そこで。リーヌが難しい顔をして、おれにたずねた。
「どういうことだ? ゴブヒコ。天空の魔女が、おまえの母ちゃんなのか? 天空の魔女は美魔女なのか?」
おれは、否定しておいた。
「いやー。母ちゃんではないっす。母ちゃんそっくりの見た目の、天空の魔女らしいっす」
「わたし、魔女じゃないんですけどー」
青いドレスを着た20代前半の母ちゃん、みたいな見た目の天空の魔女は、そう言って、おれたちに背を向けて去ろうとした。だけど、そこで、天空の魔女は一度立ちどまって、ふりかえった。
「あ、そうそう。オトメノキッスイがほしいなら。乙女の泉は、その扉の先よ」
天空の魔女は、おれ達から見て、右奥の扉をゆびさしていた。

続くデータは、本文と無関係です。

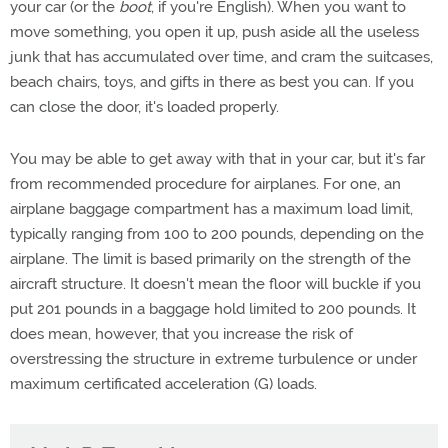
your car (or the
boot
, if you're English). When you want to
move something, you open it up, push aside all the useless
junk that has accumulated over time, and cram the suitcases,
beach chairs, toys, and gifts in there as best you can. If you
can close the door, it's loaded properly.
You may be able to get away with that in your car, but it's far
from recommended procedure for airplanes. For one, an
airplane baggage compartment has a maximum load limit,
typically ranging from 100 to 200 pounds, depending on the
airplane. The limit is based primarily on the strength of the
aircraft structure. It doesn't mean the floor will buckle if you
put 201 pounds in a baggage hold limited to 200 pounds. It
does mean, however, that you increase the risk of
overstressing the structure in extreme turbulence or under
maximum certificated acceleration (G) loads.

その扉には、「第二庭園(乙女の庭園)」とかかれている。
ちなみに、おれ達が今いるホールには、全部で6つ扉があって、それぞれに、行き先が書いてある。
例えば、むかって左手前の扉には、「この先、審判待合室(お花畑)」と書かれていて、左の扉は「この先、審判の間」、正面奥は「蒼の宮殿」だ。
「じゃあ、まーたねー」
と言って、青いドレスをひるがえし、天空の魔女は去って行った。
「結局、青い妖精、なにしに出てきたんだろ? 案内してくれるため?」
おれが、そうつぶやいている間、ホブミはホブミで、ぶつぶつ、つぶやいていた。
「天空の魔女は、神の使い……、そして、この世界に来た存在……。やはり……」
一方、リーヌは。
「おい。はやく行こーぜー」
リーヌは、大理石の円テーブルの上にのぼって、パラパラ風ダンスをおどりながら、おれ達をせかした。
おれ達は、乙女の泉に行くことにして、右奥の扉を開けた。